Dependendo da vontade, coragem ou preguiça do Major, umas vezes acabava por ficar as 4 horas sem nada fazer, ler um livrito à sombra de alguma árvore mais frondosa, outras vezes passadas que ainda não eram duas horas já tinha ido e vindo e tornado a ir, e a vir... esgotado as aterragens e “ tenham um bom dia... ”, rumo a Bissau.

O limite das 7 aterragens tinha a ver com o acumular da fadiga do piloto versus a segurança de voo, já que havia pistas que nem ao mais pintado lembraria, alguns metros de largura, uns 200 de comprimento, algumas em curva, por vezes com vacas à mistura, o seu final com uma barreira de arame farpado ou mesmo a porta do quartel em cimento armado, “se não conseguir travar paciência, entro-lhes pela casa adentro, não me perguntem é pelo correio, que afino...”.
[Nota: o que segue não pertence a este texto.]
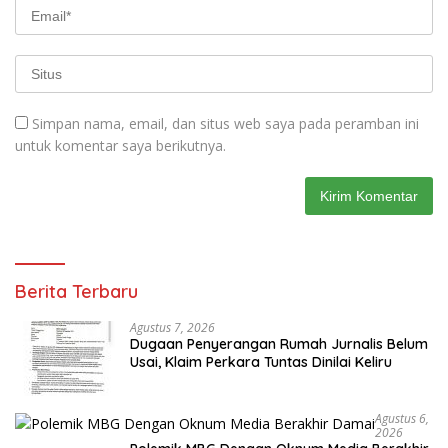
Simpan nama, email, dan situs web saya pada peramban ini
untuk komentar saya berikutnya.
Berita Terbaru
Agustus 7, 2026
Dugaan Penyerangan Rumah Jurnalis Belum
Usai, Klaim Perkara Tuntas Dinilai Keliru
Agustus 6,
2026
E foi assim que conheci Bula, Binar, Biambe, Burutuma, Bigene, Bambadinca, Buba, Bedanda, Bissorã, Bissum, Binta… isto para só falar dos Bês.


Se a maior parte das vezes tudo corria pelo melhor, de vez em quando a coisa complicava-se, umas vezes por julgarem que o DO-27 era algo semelhante a uma Berliet, outras vezes por alguns Majores mais atrevidos não saberem contar de 1 a 7 (ou fingiam?) e em vez de reservarem a 7ª aterragem para o regresso à sua sede do Batalhão resolviam ainda ir aqui ou ali ou acolá; depois puxavam dos galões para que lhes fosse concedida uma aterragem extra:

“ Ó nosso Tenente olhe lá, estou-lhe a dizer, vá-me levar de volta que aqui quem manda sou eu!!!”.

E quando davam por ela já estavam no meio da placa da Base de Bissalanca, a deitar fumo pelas orelhas e a servirem de gozo aos Cabos da Força Aérea (FAP).

A partir Abril de 1973 e devido ao aumento da intensidade do conflito, deixei o DO-27 e passei a voar apenas o Fiat-G91.

Fiat G-91 da FAP > Foto de Soares da Silva, com a devida vénia

E se durante o resto da comissão e por inúmeras vezes lá fui passando por situações mais ou menos arriscadas, a noite de 23 de Junho foi certamente aquela em que o perigo me rondou mais de perto.
Recordemos, há já quase 3 meses que havia mísseis Strela nos céus da Guiné, até já tinha visto alguns a passarem bem perto, o pessoal do Guileje já tinha rompido aquele famoso cerco e executado a tal “retirada estratégica”, os de Guidage lá se tinham aguentado, o Exército já me tinha embrulhado num processo de averiguações por causa de umas Berliets estragadas lá para os lados de Binta, e o pessoal de Gadamael já se tinha espalhado e reagrupado, a calma a reaparecer aos poucos.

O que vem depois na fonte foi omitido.